Reader Questions:
Include Hernia Work in ED E/M Code
Published on Sat Jan 01, 2005
Question: Since there is no code for manual reduction of an inguinal hernia, is it appropriate to append modifier -52 on a surgical procedure code such as 49496 or 49495. Should I only use modifier -52 when the physician eliminates part of the procedure? If -52 isn't correct here, should I just include the procedure in the E/M code?

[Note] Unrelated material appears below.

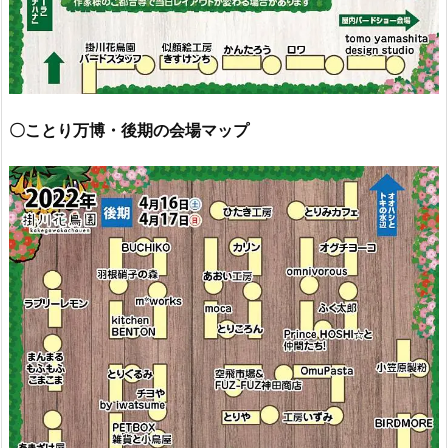
〇ことり万博・後期の会場マップ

Texas Subscriber Answer: Your best bet here is to roll the physician's work on the inguinal hernia into the evaluation and management (E/M) code (99281-99285). If he administered parenteral narcotics, that would satisfy the requirement for "high" risk and justify reporting a fairly high-level E/M code.

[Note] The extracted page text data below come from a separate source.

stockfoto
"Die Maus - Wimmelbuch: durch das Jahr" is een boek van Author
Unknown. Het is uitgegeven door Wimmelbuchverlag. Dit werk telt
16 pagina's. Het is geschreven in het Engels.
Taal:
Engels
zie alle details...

You shouldn't report a procedural code for this service, even with modifier -52 (Reduced services). There isn't much relation between either code 49495 (Repair, initial inguinal hernia, full term infant under age 6 months, or preterm infant over 50 weeks postconception age and under age 6 months at the time of surgery, with or without hydrocelectomy; reducible) or 49496 (...incarcerated or strangulated) and the manual reduction of an inguinal hernia in the emergency department under conscious sedation. These codes describe the open treat-ment and repair of a hernia defect in the operating room.